It’s an emerging area of concern and of research interest. A study released last year found that children “both resist and resign themselves” to the advertising strategies in games, for example, while in April US researchers highlighted how much the appearance of a popular character in an app can influence a child’s decisions.
For Radesky, one of the major issues is that digital advertising in apps is quite personalised and ever present, so children may think it’s just part of the game.
In the latest study, all free apps surveyed contained advertising, compared with 88% of purchased apps. Advertising videos interrupted play in more than a third of all apps but more than half of the free ones, while in-app purchase options were present in a third of all, but 41% of free apps.
This discrepancy worries Radesky because, she says, children from lower-income families are more likely to play free apps, which are packed with more distracting and persuasive ads.
Overt banner ads covering the sides or top or bottom of the screen during gameplay were present in 17% of all apps and 27% of free apps.
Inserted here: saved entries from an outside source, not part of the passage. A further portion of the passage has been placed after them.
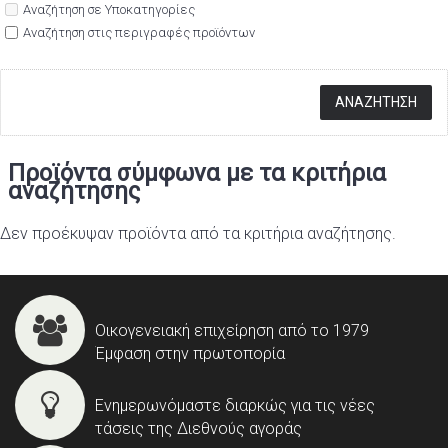
Αναζήτηση σε Υποκατηγορίες
Αναζήτηση στις περιγραφές προϊόντων
Προϊόντα σύμφωνα με τα κριτήρια
αναζήτησης
Δεν προέκυψαν προϊόντα από τα κριτήρια αναζήτησης.
Οικογενειακή επιχείρηση από το 1979
Έμφαση στην πρωτοπορία
Ενημερωνόμαστε διαρκώς για τις νέες
τάσεις της Διεθνούς αγοράς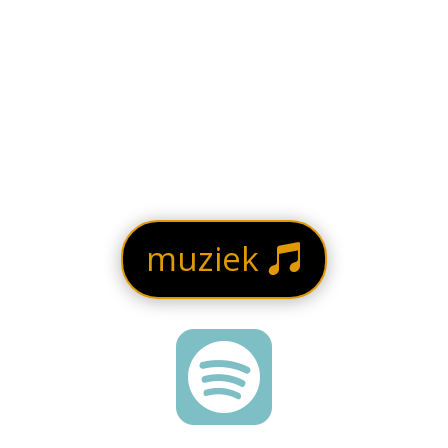
muziek
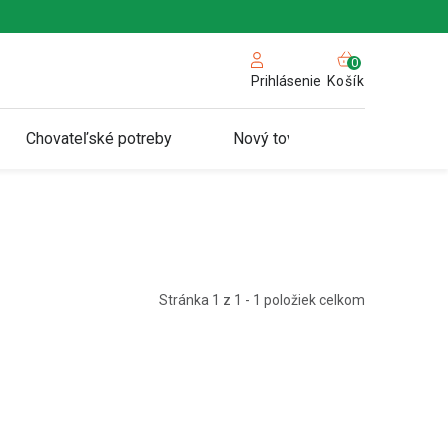
NÁKUPN
KOŠÍK
Košík
Prihlásenie
Chovateľské potreby
Nový tovar
Stránka
1
z
1
-
1
položiek celkom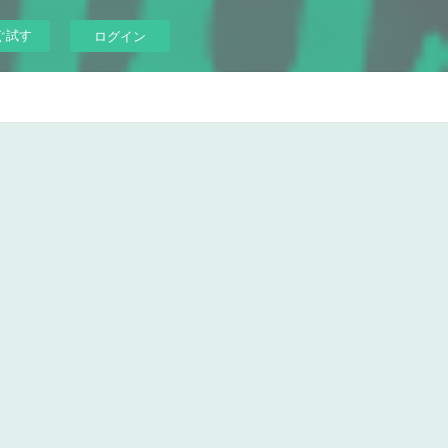
ぐ試す
ログイン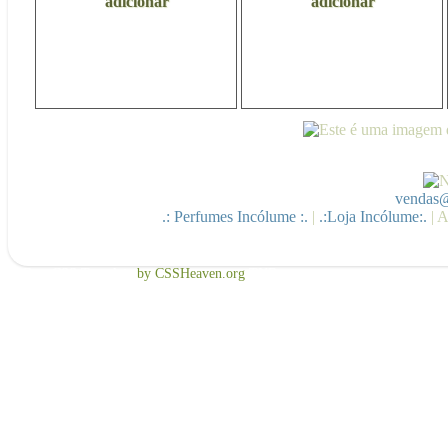
adicionar
adicionar
vendas@
.: Perfumes Incólume :.
|
.:Loja Incólume:.
| A
Free CSS Template
by CSSHeaven.org
TNB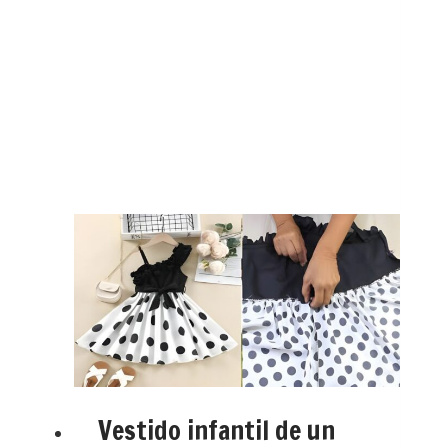
Vestido infantil de un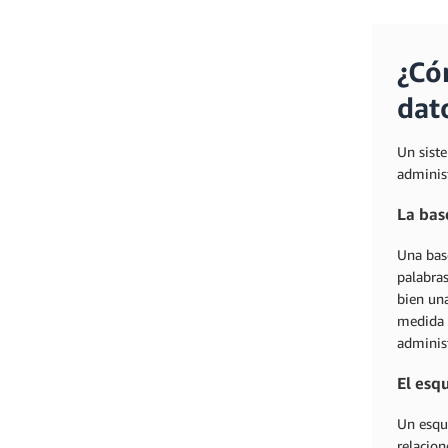
¿Có
dat
Un sist
administ
La bas
Una bas
palabras
bien un
medida 
administ
El es
Un esque
relacio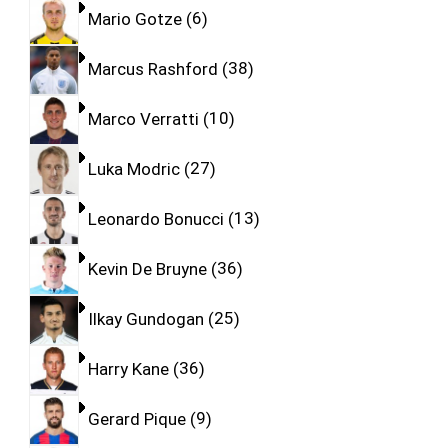
Mario Gotze
6
Marcus Rashford
38
Marco Verratti
10
Luka Modric
27
Leonardo Bonucci
13
Kevin De Bruyne
36
Ilkay Gundogan
25
Harry Kane
36
Gerard Pique
9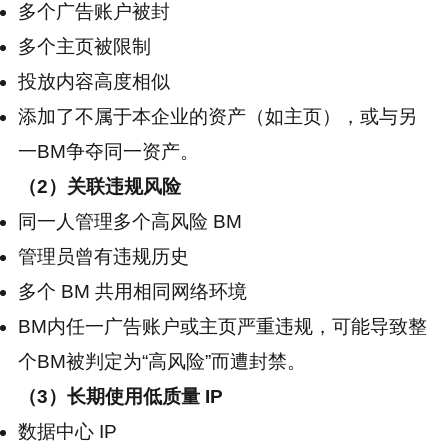
多个广告账户被封
多个主页被限制
投放内容高度相似
添加了不属于本企业的资产（如主页），或与另
一BM争夺同一资产。
（2）关联违规风险
同一人管理多个高风险 BM
管理员曾有违规历史
多个 BM 共用相同网络环境
BM内任一广告账户或主页严重违规，可能导致整
个BM被判定为“高风险”而遭封禁。
（3）长期使用低质量 IP
数据中心 IP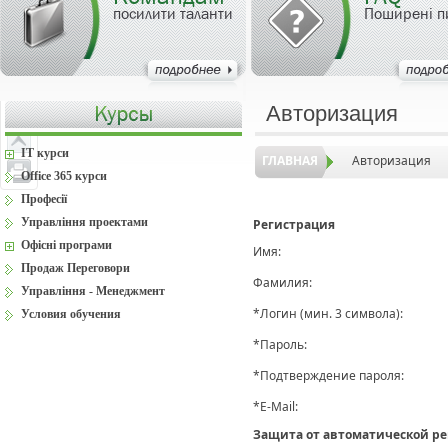
посилити таланти
Поширені п
Авторизация
IT курси
ГЛАВНАЯ
Авторизация
Office 365 курси
Професії
Управління проектами
Регистрация
Офісні програми
Имя:
Продаж Переговори
Фамилия:
Управління - Менеджмент
*
Логин (мин. 3 символа):
Условия обучения
*
Пароль:
*
Подтверждение пароля:
*
E-Mail:
Защита от автоматической р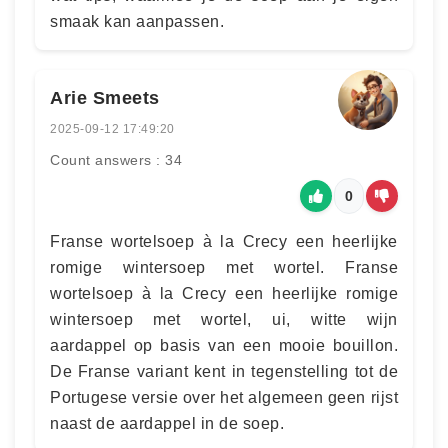
smaak kan aanpassen.
Arie Smeets
2025-09-12 17:49:20
Count answers : 34
0
Franse wortelsoep à la Crecy een heerlijke
romige wintersoep met wortel. Franse
wortelsoep à la Crecy een heerlijke romige
wintersoep met wortel, ui, witte wijn
aardappel op basis van een mooie bouillon.
De Franse variant kent in tegenstelling tot de
Portugese versie over het algemeen geen rijst
naast de aardappel in de soep.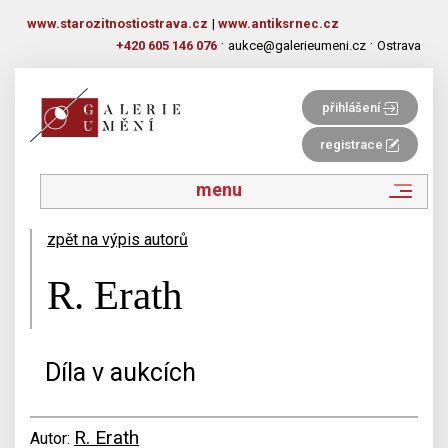
www.starozitnostiostrava.cz
|
www.antiksrnec.cz
·
·
+420 605 146 076
aukce@galerieumeni.cz
Ostrava
přihlášení
registrace
menu
zpět na výpis autorů
R. Erath
Díla v aukcích
R. Erath
Autor: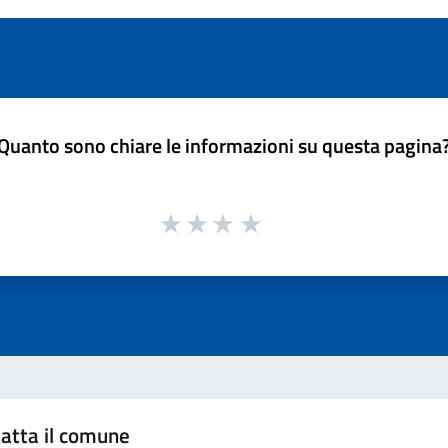
Quanto sono chiare le informazioni su questa pagina
atta il comune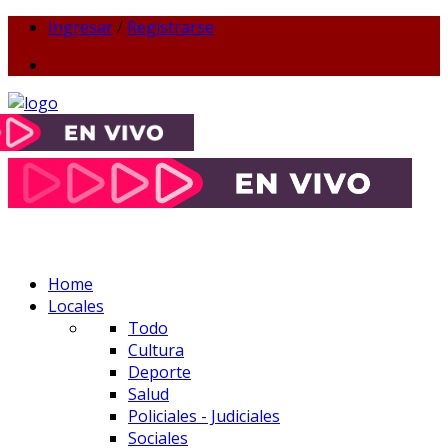
Ingresar
/
Registrarse
Home
Locales
Todo
Cultura
Deporte
Salud
Policiales - Judiciales
Sociales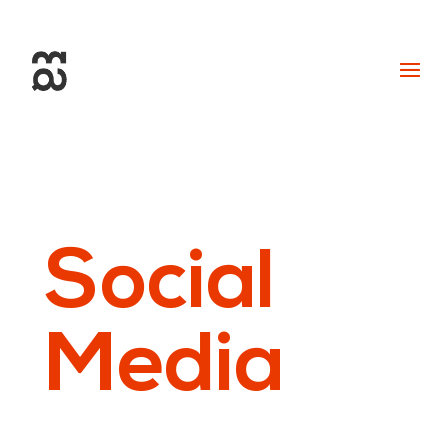
+34 93 274 14 19
info@miralldigital.com
Social
Media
Some banners promoted adult-appropriate apps that required a user to watch the full promo before a box could be closed.
The researchers also documented prompts to share information. This was most commonly related to their progress or score on the game, but 17 apps requested phone permission, 11 asked for microphone permission, nine asked for camera permission and six requested location permission.
While some of the permissions were likely sought to allow certain functions during play, the authors point out that collecting data on a child’s location is a potential violation of the US Children’s Online Privacy Protection Act.
Television advertising regulations in the US also limit commercial breaks during viewing segments, but there are no regulations focused on digital advertising approaches for children.